Sin embargo, existen circunstancias que operan sobre todos los inmigrantes, y de su mejor o peor resolución dependerá su inserción o su rechazo en la sociedad de acogida.
Las tentaciones del gueto
Precisamente para no incurrir en dicho imperdonable pecado de soberbia no presentaré mi experiencia como si fuera modélica, pero sí intentaré aportar algún elemento útil acerca del criterio que apliqué, con buena fortuna, para sortear obstáculos y eludir las ubicuas tentaciones del gueto. Es verdad que desembarqué de un avión, en Barcelona, y no de una patera; me aguardaba un trabajo seguro en dos editoriales, en una como traductor y en otra como asesor literario, y no dependía de un contratista mafioso de manteros; prescindí de todo delirio de grandeza y alquilé un piso modesto en el barrio de Pueblo Seco; y al cabo de una semana ya había iniciado los trámites de permanencia en la comisaría correspondiente. Trámites que no estuvieron exentos de tropiezos. Me negaban el permiso de trabajo como traductor porque los había en exceso en España, y sólo lo obtuve más tarde como escritor.

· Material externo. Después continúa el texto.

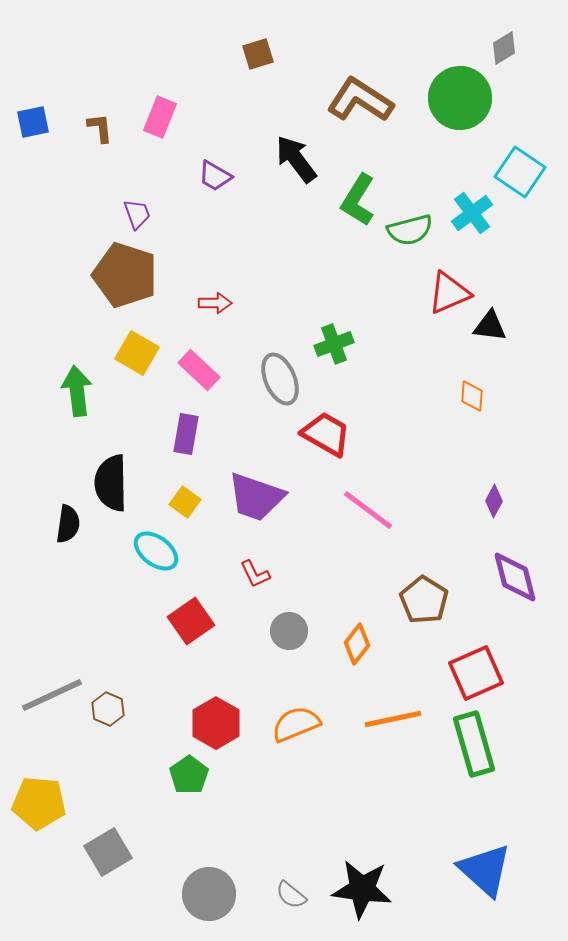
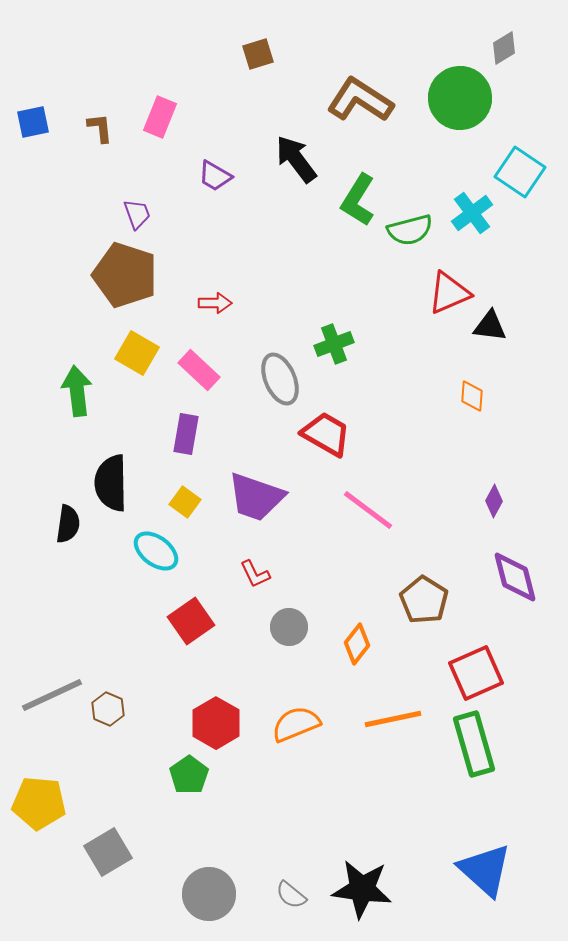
gray circle at (289, 631): moved 4 px up
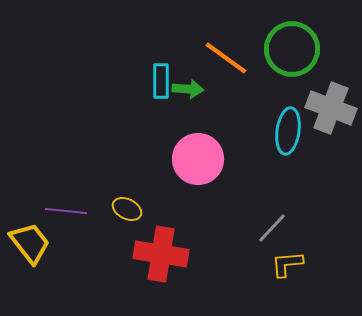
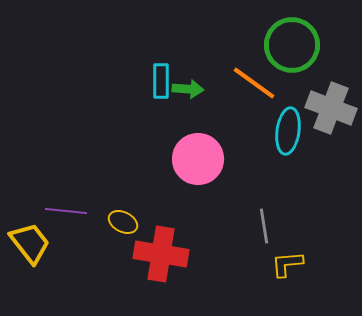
green circle: moved 4 px up
orange line: moved 28 px right, 25 px down
yellow ellipse: moved 4 px left, 13 px down
gray line: moved 8 px left, 2 px up; rotated 52 degrees counterclockwise
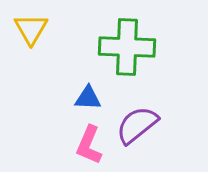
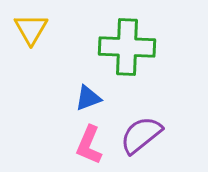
blue triangle: rotated 24 degrees counterclockwise
purple semicircle: moved 4 px right, 10 px down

Detalle importante: había abandonado Argentina porque dos demonios se disputaban el poder sin ahorrar, ninguno de ellos, sevicias ni derramamientos de sangre. Temía a la dictadura militar porque sus sicarios no sabían o no querían diferenciar a un admirador de Bertrand Russell, de Karl Popper o de Raymond Aron, de otro de Lenin o del Che Guevara; y temía a los subversivos porque su odio sectario descansaba sobre la misma premisa maniqueísta que aplicaba la dictadura: "Quien no está conmigo está contra mí y merece el exterminio". Por tanto, siempre me definí como expatriado y no como exiliado, para evitar que me confundieran con quienes tenían afinidades ideológicas o militantes con las bandas armadas.
Sin rémoras identitarias
Una vez radicado en Barcelona, y ayudado por mi formación laica y desprovista de rémoras identitarias, inicié mi proceso natural de integración en la sociedad circundante. Me ayudó el hecho de padecer una enfermedad, el cosmopolitismo, que los terapeutas nazis, comunistas, nacionalistas y fundamentalistas religiosos curan con la pena de muerte o el ostracismo, y evité perseverantemente, repito, la tentación de refugiarme en el gueto. Y este es uno de los elementos que componen, a mi juicio, la esencia del buen inmigrante: la integración. Por supuesto, para alcanzarla, el inmigrante debe despojarse de la pesada carga de suficiencias y prejuicios que trae consigo. La diatriba que el poeta Vicente Zito Lema, furibundo defensor de la subversión y hoy asociado a la rama chavista y proiraní del kirchnerismo, lanzó durante un coloquio que reprodujo la revista católica El Ciervo (mayo de 1979), refleja lo peor que se puede esperar de un inmigrante, en este caso un exiliado:
Es a su Gobierno [el de España] al que increpamos abierta, directamente, comprometiéndonos, y lo acusamos de muy grandes delitos históricos contra los latinoamericanos (...) Ellos pueden contribuir a cubrir vacíos que tiene actualmente el desarrollo técnico y cultural español (...) Es sabido que junto con Francia e Inglaterra, Argentina tiene la escuela de psicología más adelantada del mundo occidental (...) La mayoría de los profesores de psiquiatría, psicoanálisis y psicología con reconocimiento mundial han venido a España (...) La aportación que van a hacer estos profesionales a la cultura española en un campo específico que está muy retrasado es real y notoria.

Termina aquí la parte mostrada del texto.